I’ll state at the outset here that “firsts” are always a tricky thing to write about, especially when it comes to an artistic technique as widespread and important as vanishing point perspective. There are other candidates and other artists for this record, but the Florentine fresco Holy Trinity by early Renaissance artist Masaccio is a widely recognised contender for the first ever use of a single vanishing point in a work of art.

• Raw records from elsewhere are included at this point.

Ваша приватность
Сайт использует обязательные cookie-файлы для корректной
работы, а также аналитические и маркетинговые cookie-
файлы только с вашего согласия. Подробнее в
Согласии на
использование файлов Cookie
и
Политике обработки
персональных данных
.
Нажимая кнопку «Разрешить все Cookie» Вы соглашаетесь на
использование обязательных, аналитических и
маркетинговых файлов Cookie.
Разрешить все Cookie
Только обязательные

The vanishing point is a technique that conveys the illusion of depth: lines and perspective in the picture converge on a point (or points) so that it looks like you’re seeing the image through an imaginary window. Closer objects are proportionally larger and distant objects smaller. The lines of the Holy Trinity fresco radiate out from a point at the base of the cross:
When creating this work, Masaccio physically pushed a nail into the vanishing point and attached string to it; that string guided the proportions of the rest of the fresco. He was almost certainly working from a technique developed by an early Renaissance architect, Filippo Brunelleschi.

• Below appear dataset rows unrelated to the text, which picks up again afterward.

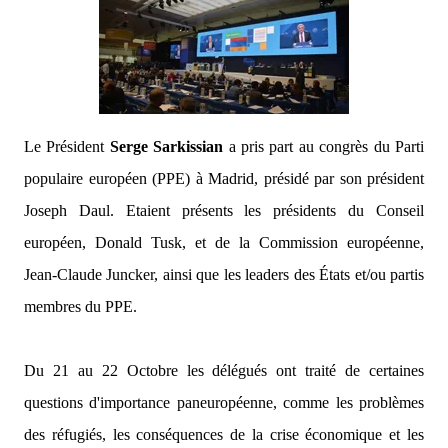
Le Président
Serge Sarkissian
a pris part au congrès du Parti
populaire européen (PPE) à Madrid, présidé par son président
Joseph Daul. Etaient présents les présidents du Conseil
européen, Donald Tusk, et de la Commission européenne,
Jean-Claude Juncker, ainsi que les leaders des États et/ou partis
membres du PPE.
Du 21 au 22 Octobre les délégués ont traité de certaines
questions d'importance paneuropéenne, comme les problèmes
des réfugiés, les conséquences de la crise économique et les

Brunelleschi worked out the mathematics of perspective by drawing architecture from life. He would draw a building within a grid, square by square, making sure that each one matched what he saw as precisely as possible. To test the result, he used a rather ingenious method to compare the painting and the reality.
Brunelleschi poked a hole through the middle of his paintings and had someone peek through them from the back (with the painting facing away from them, in other words). They were peeking at the actual building. Then he would pop a mirror between them and the building, toggling from the actual view to the mirrored painting view. If the view of the building and the view in the mirror were identical, the similarity would have been striking.
Alas, none of Brunelleschi’s paintings exploring this technique survive (we know about the experiment from Renaissance biographers), and Masaccio died very young (26 years old, perhaps poisoned by a rival artist). But the use of perspective and vanishing points enervated and inspired artists for centuries afterwards.